EVANSVILLE, IN (WFIE) -
Law enforcement officials say more than 6,000 Americans become addicted to prescription pain medications everyday, and Evansville is joining a nationwide effort to keep those drugs out of the wrong hands.
Those officials 14 News spoke with on Wednesday tell us that prescription drug abuse is the number one drug challenge to law enforcement. Greater than cocaine, heroine and methanphetamine.
The plan to combat the problem is to properly dispose of expired, unused and unwanted drugs before they reach the streets.
"More Americans died of prescription drug overdoses than were killed on our nation's highways," said US Attorney Joseph Hogsett.
Hogsett is urging the nation to fight back against prescription drug abuse, a problem that affected more than $2.4 million new users last year alone. The street value of drugs such as hydocodone, oxycotin and vicodin has sky-rocketed.
"We have seen an exponential increase here in Indiana and throughout the country in the number of armed robberies that now take place not at banks, not at financial institutions, but at pharmacies," Hogsett said.

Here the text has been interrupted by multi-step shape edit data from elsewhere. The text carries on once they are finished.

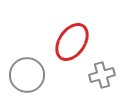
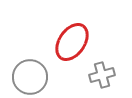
gray circle: moved 3 px right, 2 px down
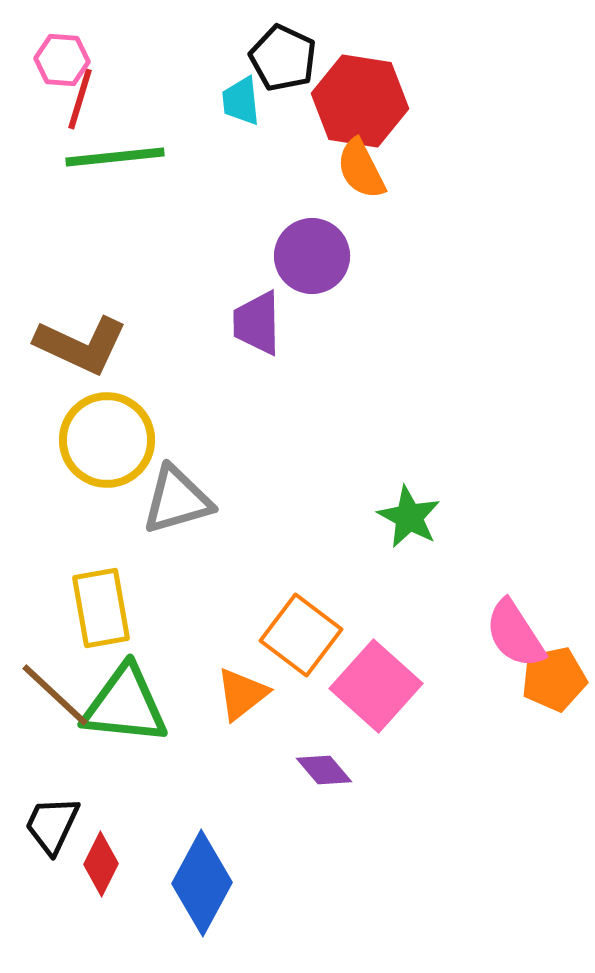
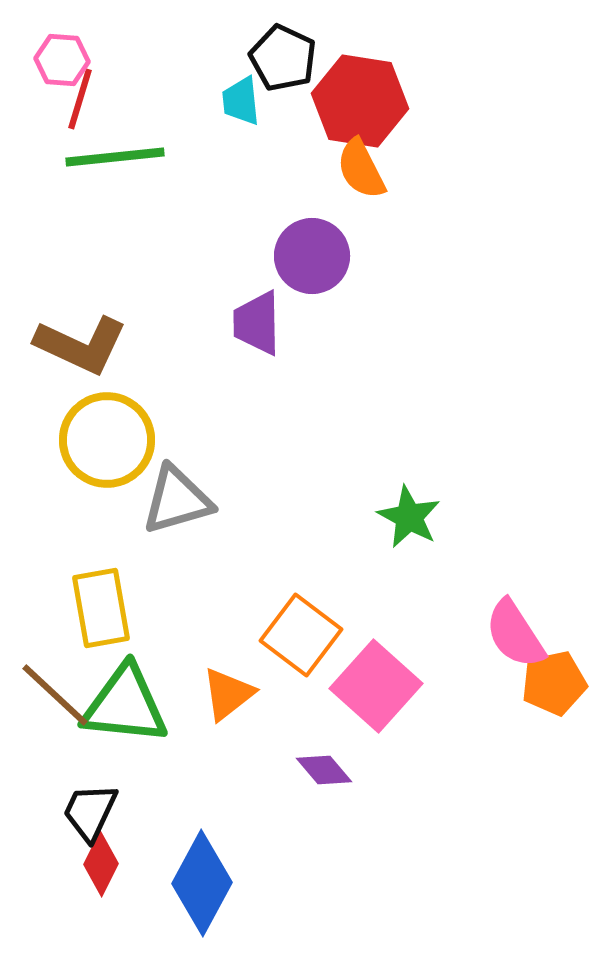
orange pentagon: moved 4 px down
orange triangle: moved 14 px left
black trapezoid: moved 38 px right, 13 px up
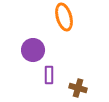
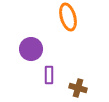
orange ellipse: moved 4 px right
purple circle: moved 2 px left, 1 px up
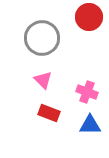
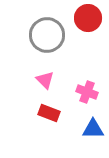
red circle: moved 1 px left, 1 px down
gray circle: moved 5 px right, 3 px up
pink triangle: moved 2 px right
blue triangle: moved 3 px right, 4 px down
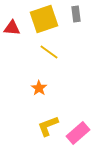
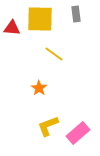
yellow square: moved 4 px left; rotated 20 degrees clockwise
yellow line: moved 5 px right, 2 px down
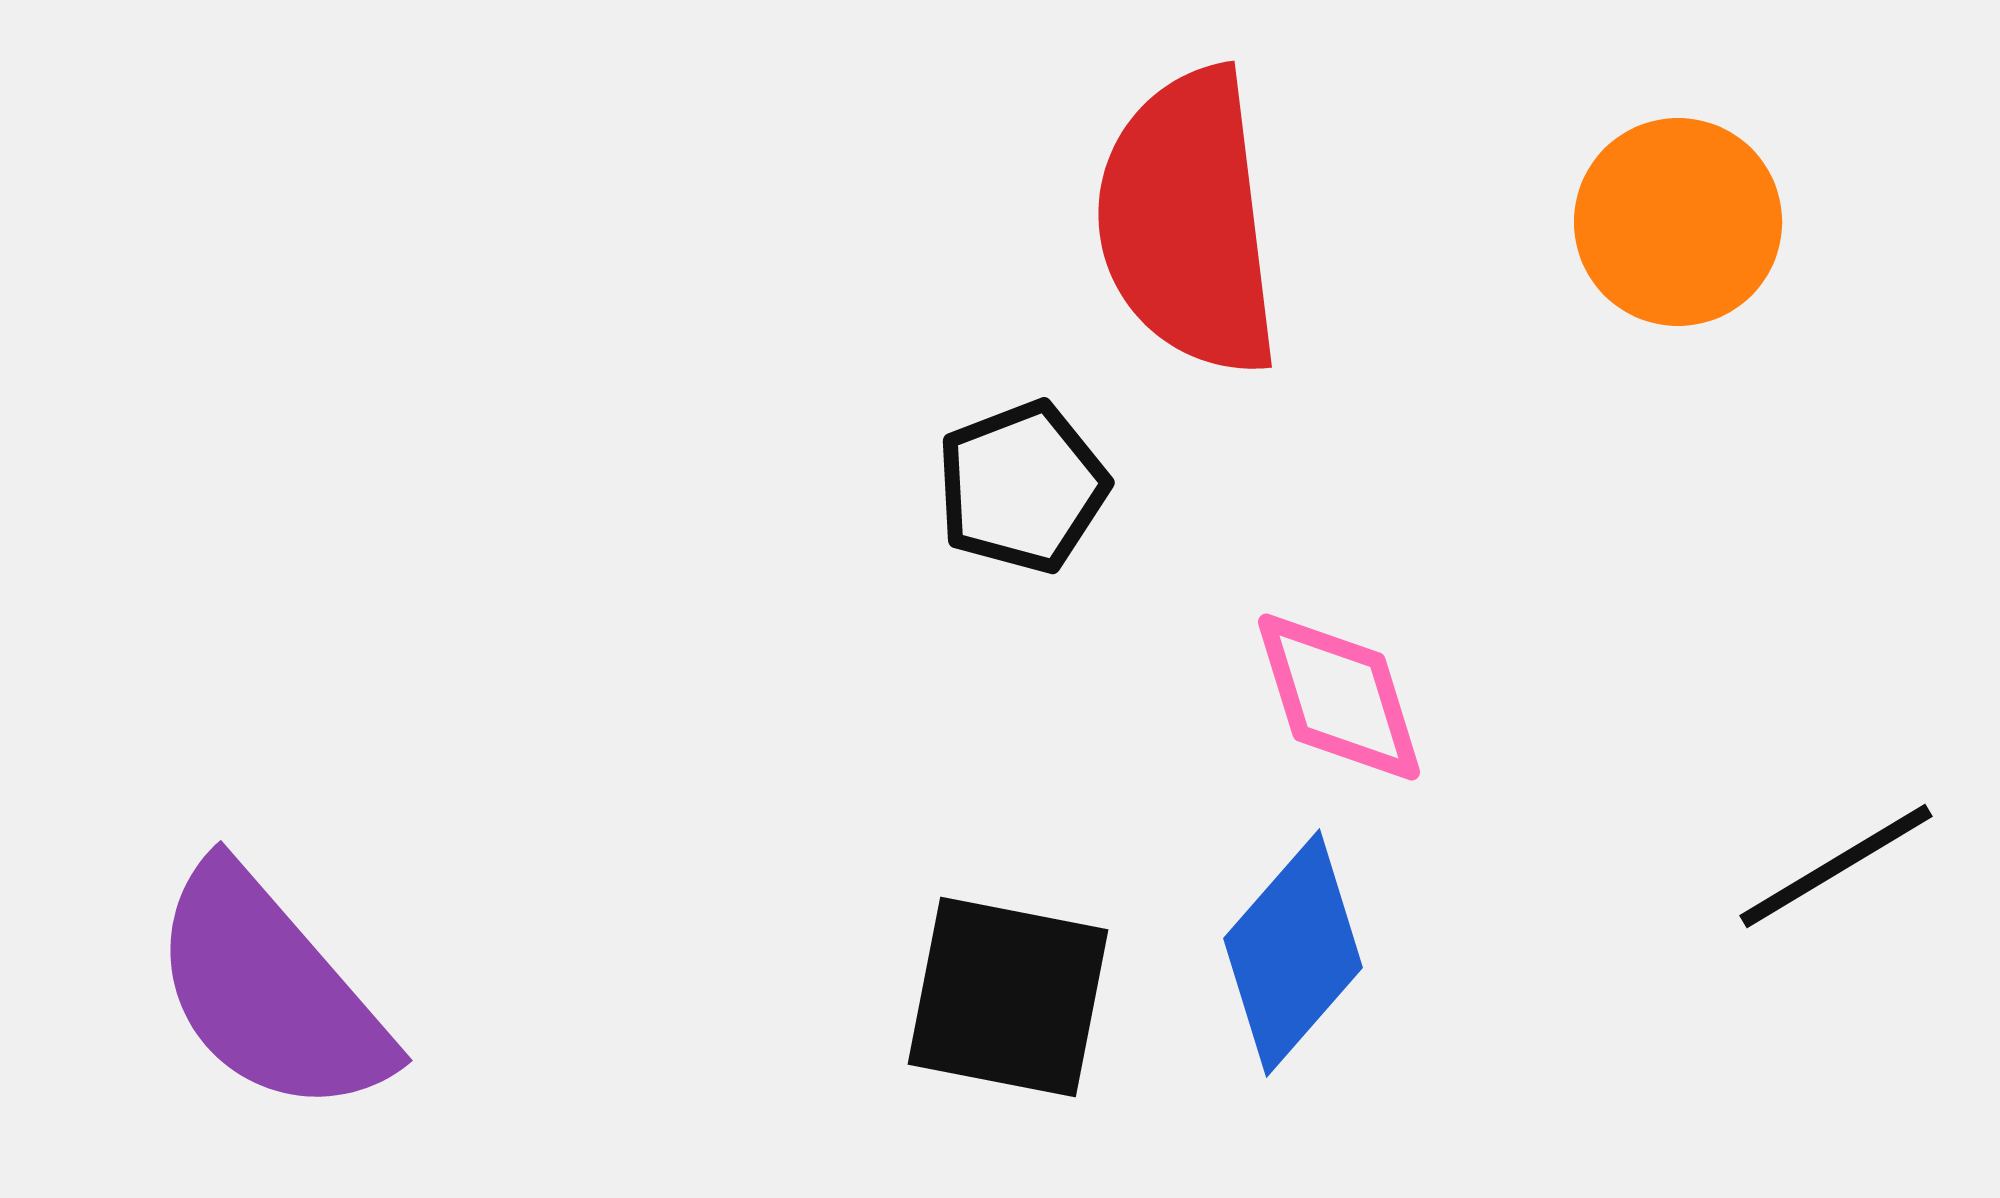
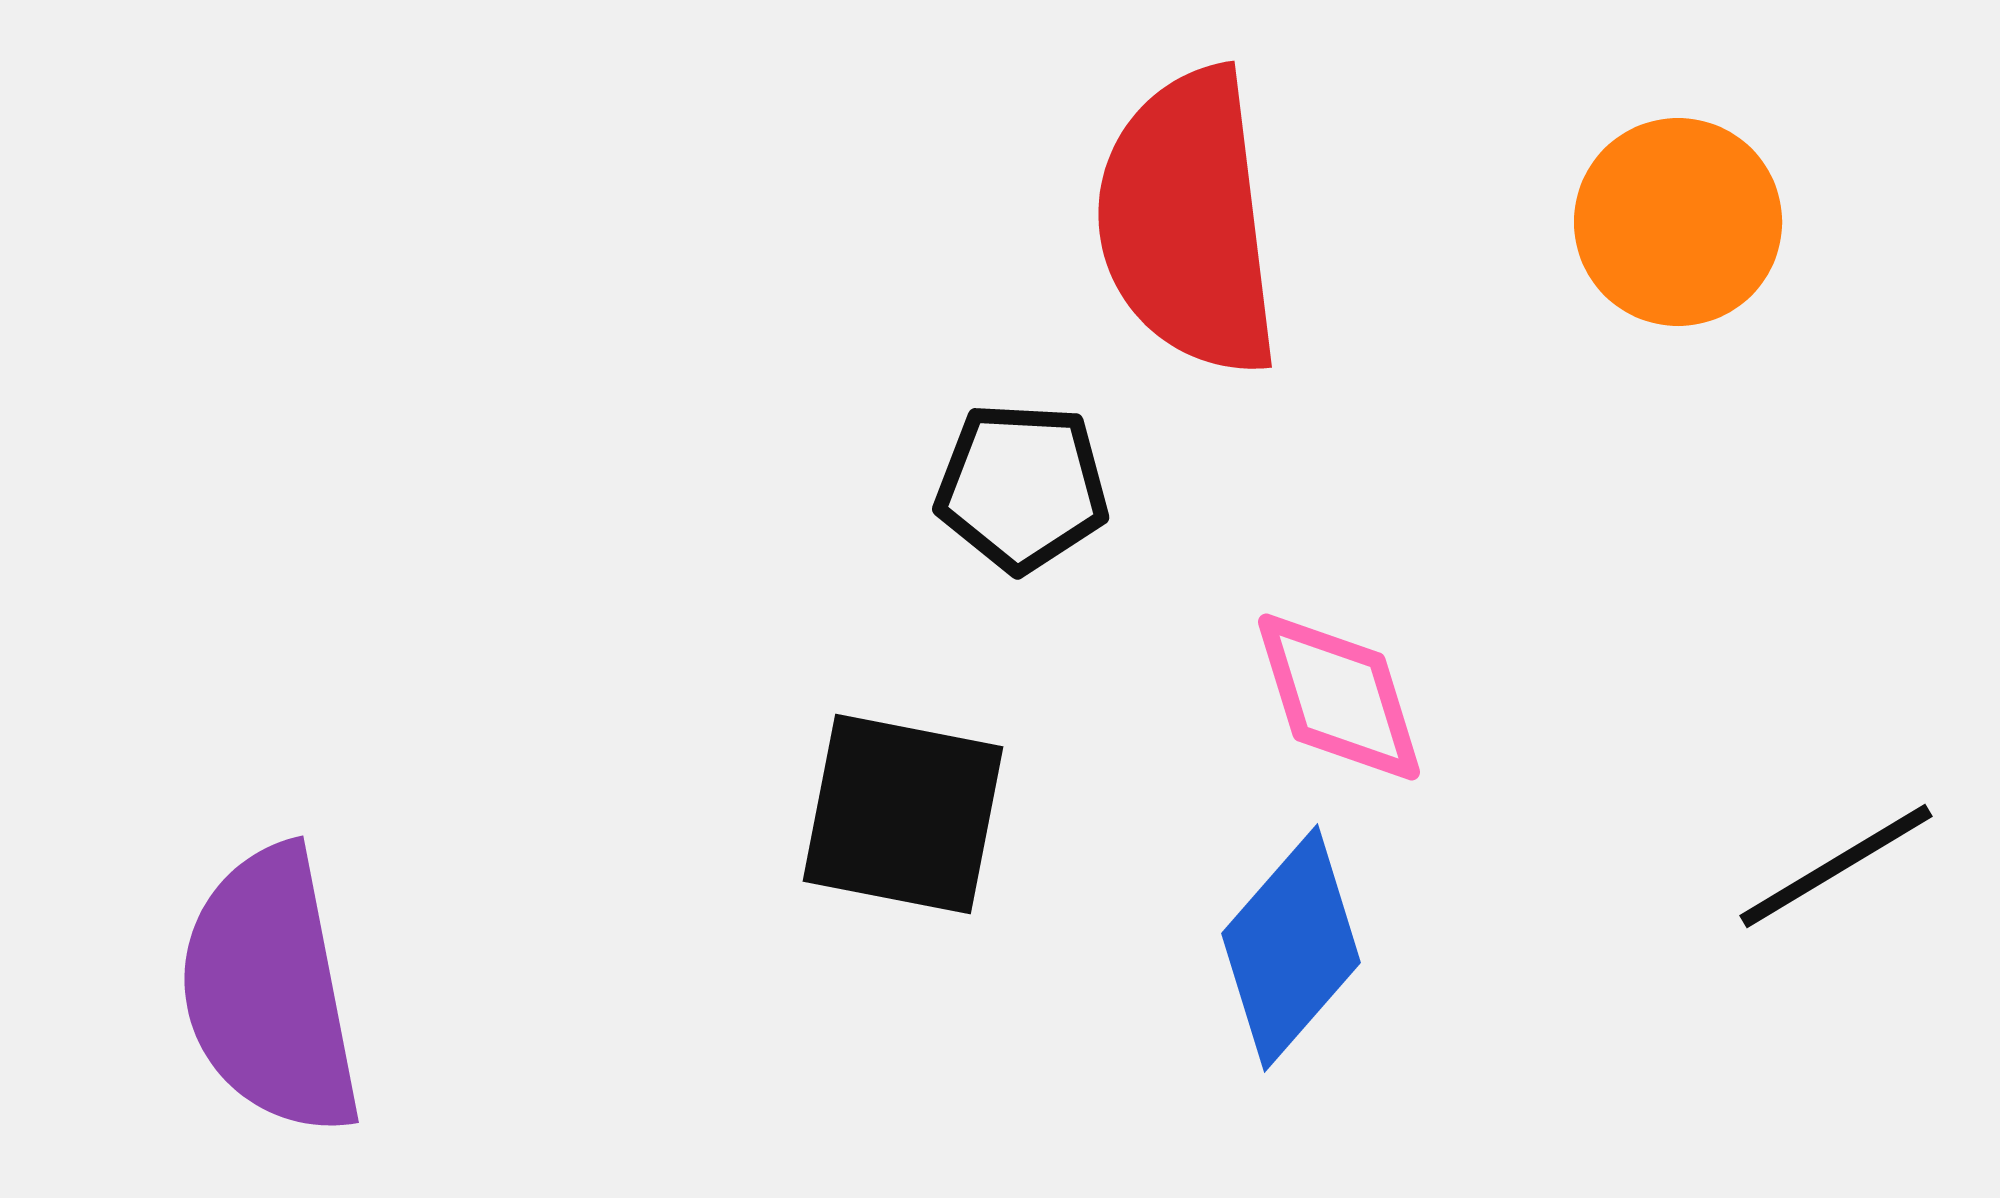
black pentagon: rotated 24 degrees clockwise
blue diamond: moved 2 px left, 5 px up
purple semicircle: rotated 30 degrees clockwise
black square: moved 105 px left, 183 px up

The DEA says that prescription drugs fall into the wrong hands during home invasions. Robbers are no longer just looking for jewelry and cash, but know there's a profit to be made by going straight for the medicine cabinet.
Disposing of the drugs also keeps them from reaching teenagers that are increasingly vulnerable to becoming addicts at a young age.
"That the kids believe these drugs are safer because they're made from the big pharmaceutical companies, and when you talk to the kids and do the surveys at the school, the kids are getting the drugs from their parents' medicine cabinets," said Dennis Wichern with the DEA.
The last Take Back Day in April collected more than eight tons of unwanted prescription drugs.
Officials are expecting to collect nearly 1,000 pounds in southern Indiana this weekend.
You can take your prescription drugs to the Evansville National Guard Armory, the Indiana State Police Post on Highway 41 and the Rockport Volunteer Fire Department on Saturday between 10 a.m. and 2 p.m.